Je n'arrive pas à me calmer. Je pense à tout : à Manfredi, à Jayden, à Diego. Je pense à cet épisode traumatisant avec mon supérieur, à la douceur de Diego et à mon erreur avec Jayden. En fait, je pleure parce que mon corps est douloureux : mon ventre me fait tellement souffrir que j'en suis presque plié en deux, et j'ai l'horrible sensation que mon cerveau est comprimé à l'intérieur de mon crâne.

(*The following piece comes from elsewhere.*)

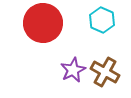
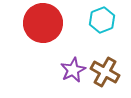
cyan hexagon: rotated 15 degrees clockwise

En fait, c'est comme si tout mon être était sur le point d'exploser.

- Regarde-moi !

Je capitule lorsqu'il prend mon visage entre ses mains fortes. J'ai conscience du tableau désolant que je lui présente alors : mes yeux rougis, mes larmes, la morve qui coule de mon nez. Même comme ça, alors que nos regards s'accrochent, je n'arrive pas à me calmer : au contraire, j'éclate en sanglots un peu plus.

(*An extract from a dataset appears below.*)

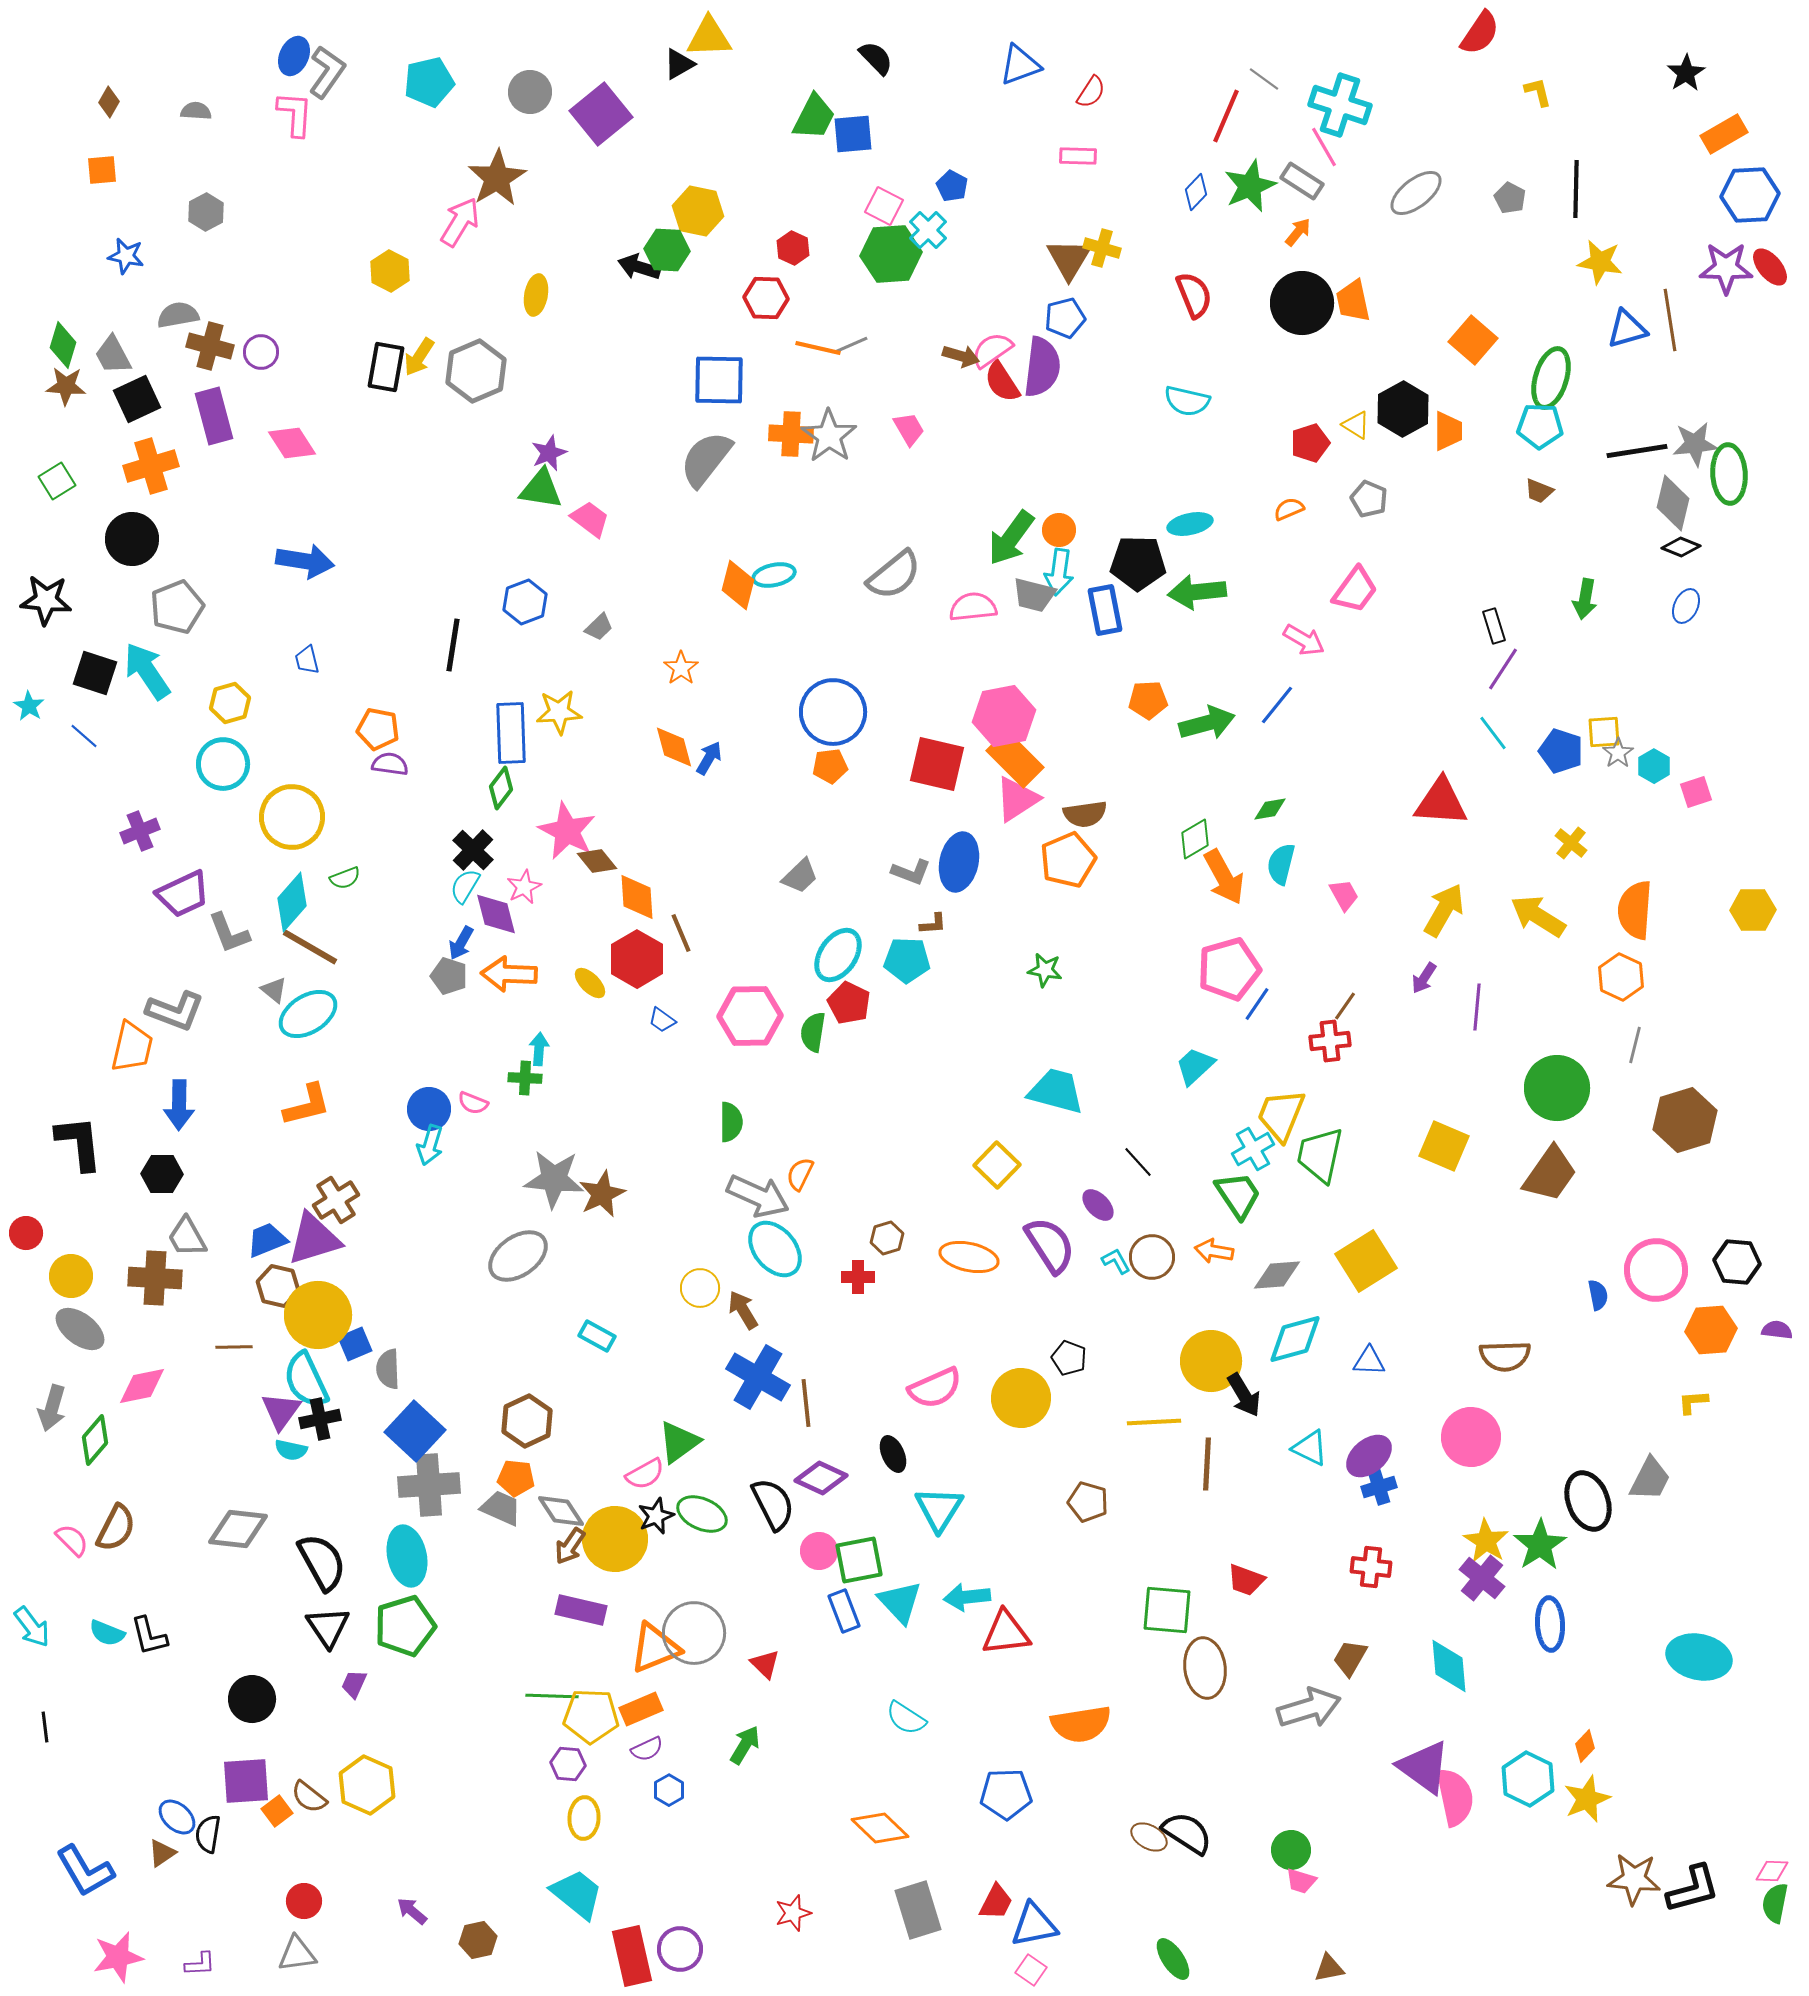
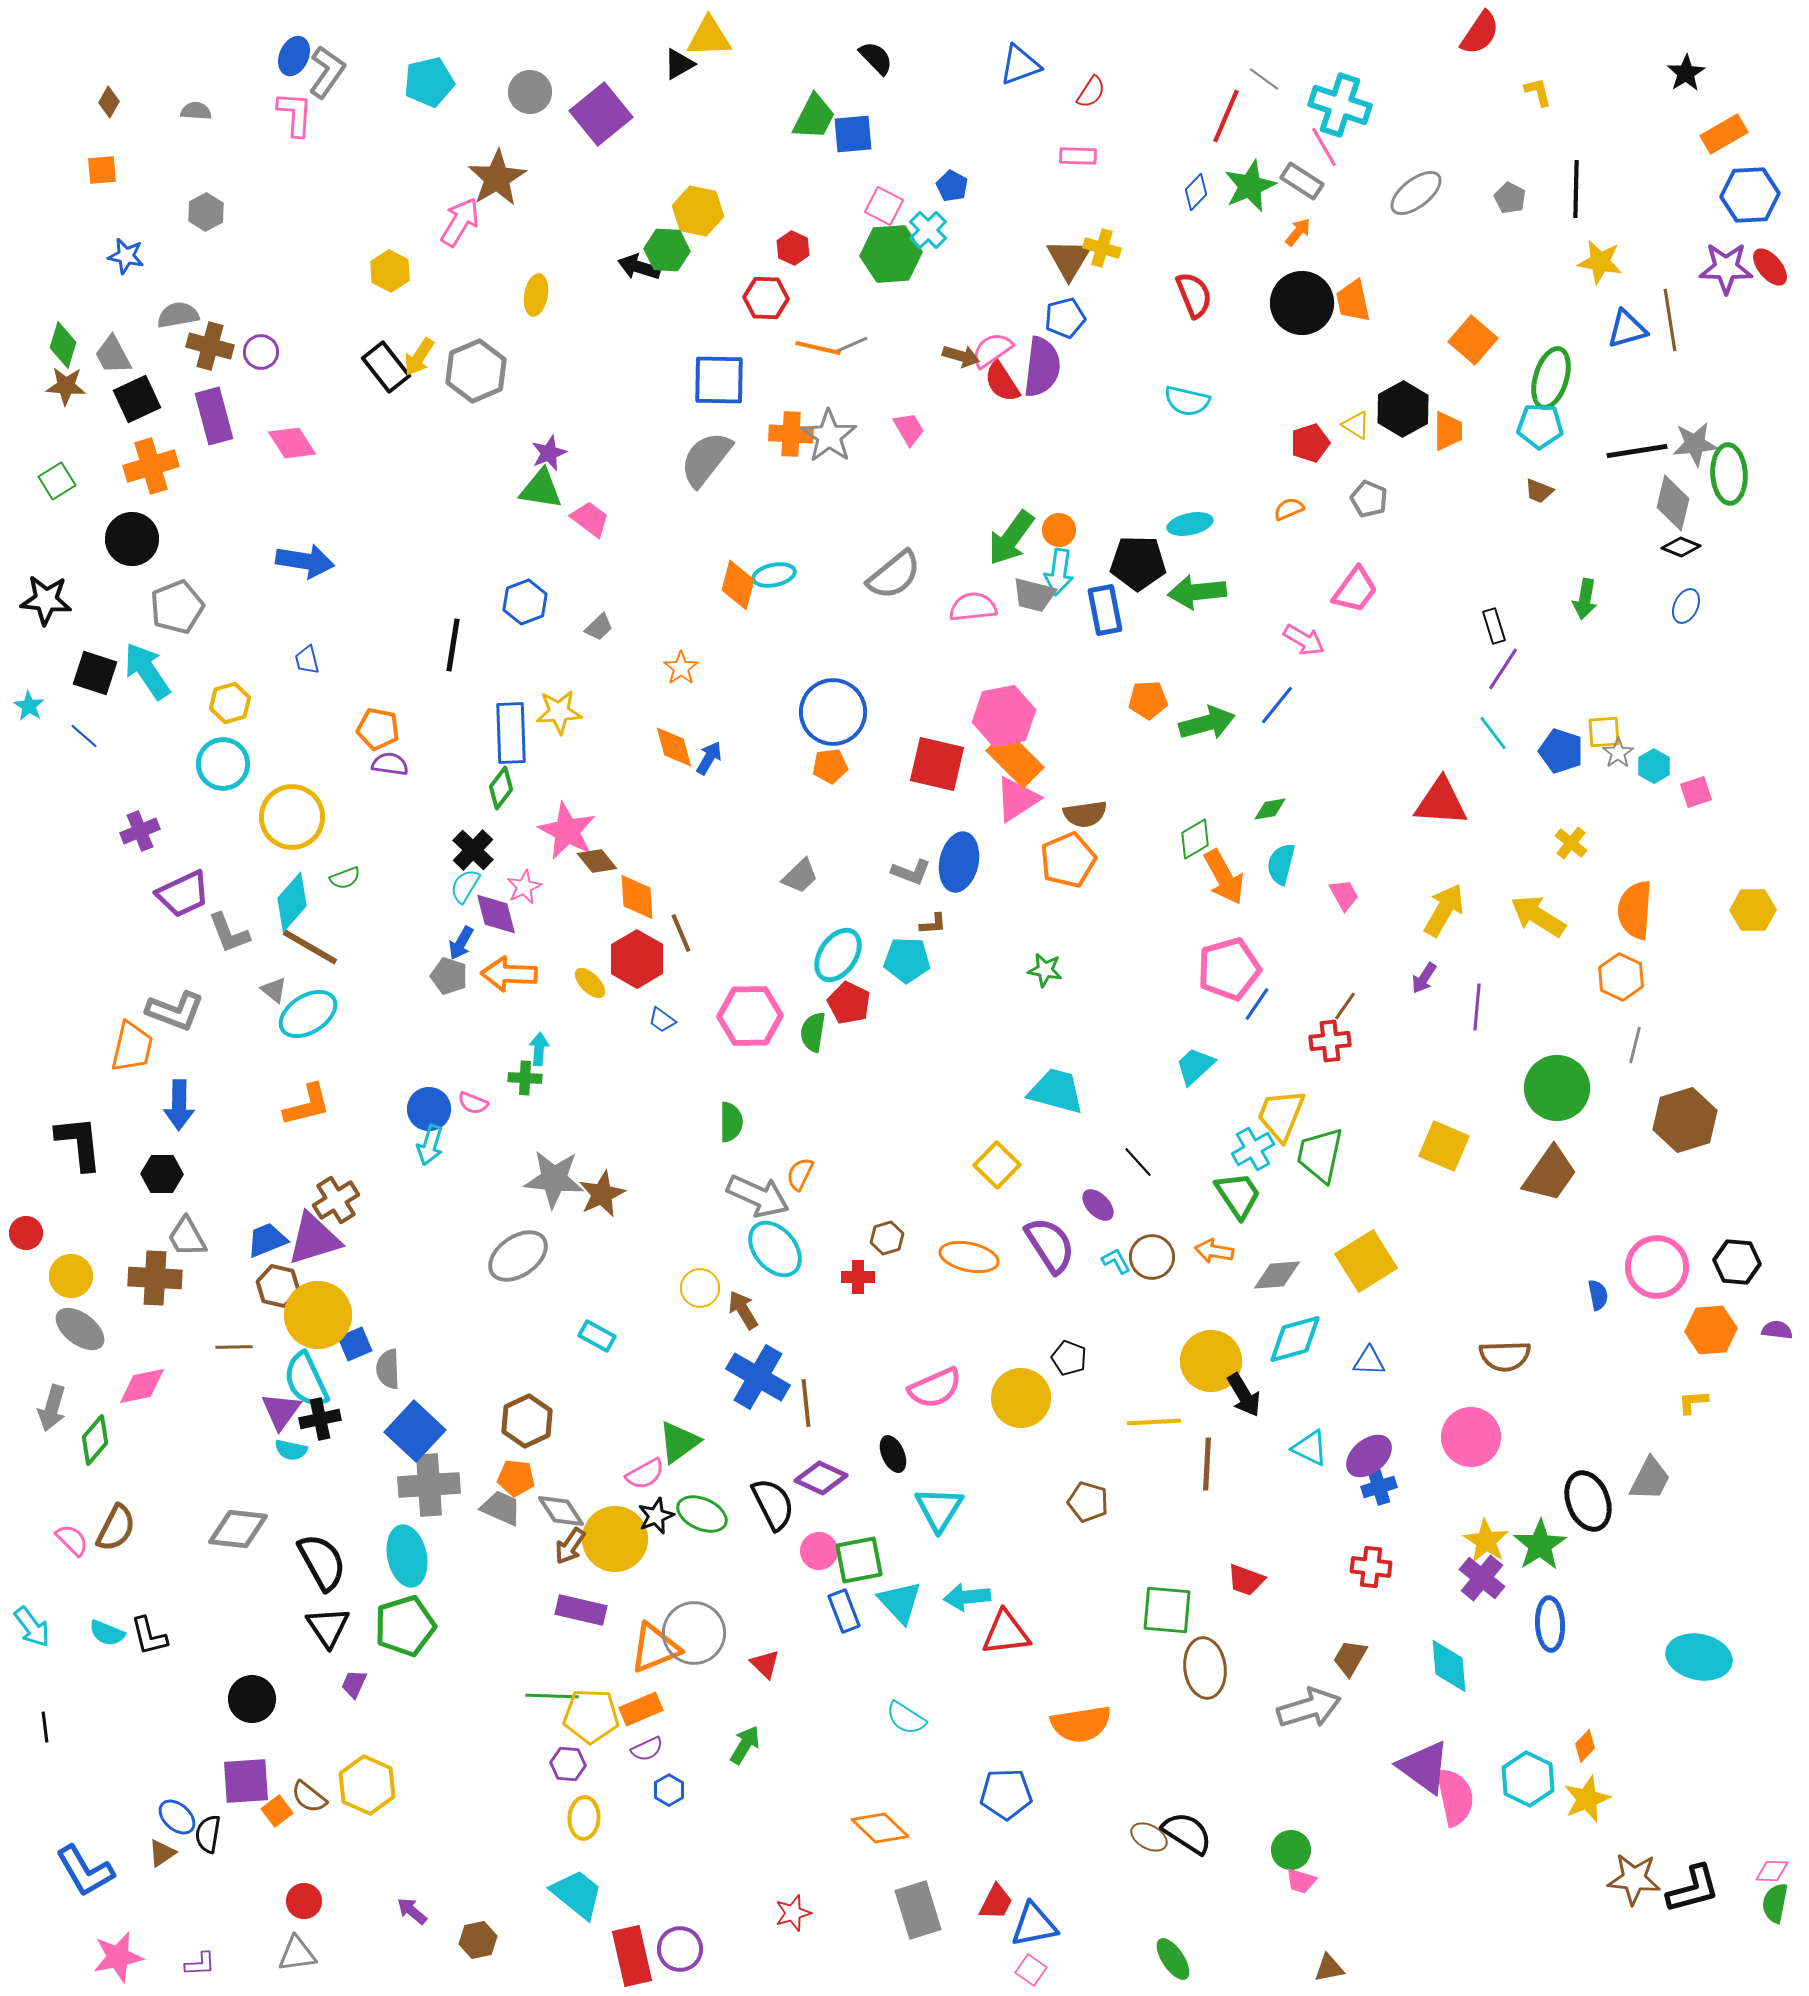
black rectangle at (386, 367): rotated 48 degrees counterclockwise
pink circle at (1656, 1270): moved 1 px right, 3 px up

- Viens, viens dans ta chambre.

Il m'emporte dans ma chambre, en marchant à mon rythme, tandis que tout mon corps tremble sous l'émotion. En fait, je suis en train de lâcher prise : j'extériorise tout ce que je gardais en moi depuis un moment. Que ce soient les émotions, les angoisses et les peurs, je fais tout sortir de moi. Dans le fond, j'espère que ça ira mieux dans quelques heures.

- Evan ?

Je remarque à peine maman et Abby qui, plantées dans le couloir à moitié endormies et en pyjama, nous regardent passer l'air ébahi. J'entends vaguement papa leur dire quelque chose, juste avant que nous nous retrouvions seuls dans ma chambre et qu'il en referme la porte derrière nous. Je me laisse tomber contre lui, épaule contre épaule, lorsque nous nous asseyons sur le lit. Je pose ma tête sur son épaule et mes yeux se posent automatiquement sur cette photo de Diego et de moi, au Fenway Park, accrochée sur un tableau en liège au-dessus de mon vieux bureau.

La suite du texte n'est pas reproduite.